So New York Governor Hochul’s saying “Please get him out of the country” wasn’t enough?
Governor Hochul reports that on Wednesday, September 4, 2024, she convinced the State Department to expel Huang Ping, China’s consul general in New York, because of his alleged connection to the alleged schemes of the governor’s former aide, Linda Sun. The scheming had all been laid out in detail in a federal indictment.
Contradicting Hochul, the State Department said that no, we didn’t expel Huang. Huang did leave the country, State said, but simply because his current term had ended in August. (It seems that spy terms always end around the time the spy is discovered.)
Still here
But if Huang’s term was supposed to have already more or less ended by the time Hochul asked State to get rid of him, thus obviating the State Department’s need to do so, it is odd that Huang continued to go about his consular duties as usual, which is what the consulate reported.
After not leaving country, Huang showed up “at a swanky function hosted at the Plaza Hotel. The Chinese consulate general and the China Daily CCP propaganda outlet both publicized his appearance there. Just two days after the arrest of Linda Sun, who allegedly acted at the direction of an unnamed ‘high-ranking government official’ at the consulate, Huang delivered a cloying address calling for cooperation between the U.S. and China.”
The cloying address was about the virtues of people-to-people power, a timely theme. Of course, Chinese Communist Party spies and manipulators are eager to meet people and get to know them. They are people persons.
It was State Department spokesman Mark Miller who said: “Our understanding is that the consul general reached the end of a regular, scheduled rotation in August, and so rotated out of the position—but was not expelled…. It was the end of August, is my understanding.”
Was this understanding based on watching Huang board a plane? Based on a hazy atmosphere of almost-but-not-quite-complete grasp of Huang’s location circulating in the ventilation system of the State Department? Or what, exactly? How hard is it to know whether a prominent Chinese official, the one heading up the consulate, is in town or out of town?

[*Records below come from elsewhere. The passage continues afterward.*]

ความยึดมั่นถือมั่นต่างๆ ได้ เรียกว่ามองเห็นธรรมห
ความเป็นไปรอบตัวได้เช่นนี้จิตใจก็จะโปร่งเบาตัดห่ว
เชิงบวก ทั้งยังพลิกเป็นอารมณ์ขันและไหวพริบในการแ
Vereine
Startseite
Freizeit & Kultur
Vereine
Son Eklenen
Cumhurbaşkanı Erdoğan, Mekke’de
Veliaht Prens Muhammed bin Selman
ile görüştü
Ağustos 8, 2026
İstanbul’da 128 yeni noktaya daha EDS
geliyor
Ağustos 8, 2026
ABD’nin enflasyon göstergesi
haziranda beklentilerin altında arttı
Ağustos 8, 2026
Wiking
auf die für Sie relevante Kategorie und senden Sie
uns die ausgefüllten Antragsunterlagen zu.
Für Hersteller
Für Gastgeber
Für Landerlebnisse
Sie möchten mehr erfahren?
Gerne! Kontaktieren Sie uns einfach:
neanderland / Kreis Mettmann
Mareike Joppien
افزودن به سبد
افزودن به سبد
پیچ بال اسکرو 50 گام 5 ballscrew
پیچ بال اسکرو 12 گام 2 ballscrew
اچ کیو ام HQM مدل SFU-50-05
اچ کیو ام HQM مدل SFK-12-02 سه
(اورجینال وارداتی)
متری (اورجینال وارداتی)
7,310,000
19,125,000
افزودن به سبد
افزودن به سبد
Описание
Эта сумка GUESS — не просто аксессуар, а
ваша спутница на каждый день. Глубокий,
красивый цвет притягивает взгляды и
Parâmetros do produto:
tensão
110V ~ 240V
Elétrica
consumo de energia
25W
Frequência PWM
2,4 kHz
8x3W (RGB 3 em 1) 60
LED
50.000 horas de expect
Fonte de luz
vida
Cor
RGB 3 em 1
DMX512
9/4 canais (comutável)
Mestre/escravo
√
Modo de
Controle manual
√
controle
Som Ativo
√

Put out an all-points bulletin if you have to.
The plot thins
Michael Sobolik with the American Foreign Policy Council says that the State Department “appears to be treating Huang with kid gloves in order to limit the risk of retaliation from Beijing.” In other words, the State Department is lying, as I understand it. (Or it is being “a little vague,” suggests a former State Department official.)
National Review: “When asked for comment, a State Department official referred National Review to Miller’s remarks from last week, the day before Huang appeared in public. A spokesperson did not respond to a follow-up question asking whether State previously knew that Huang remained in Manhattan as of Thursday evening. Neither Hochul’s office nor the consulate general responded to requests for comment today.”
Sobolik: “If we’re hesitant to push back, we can expect to see more cases like this.”
The first step in dealing with any problem is deciding to deal with it.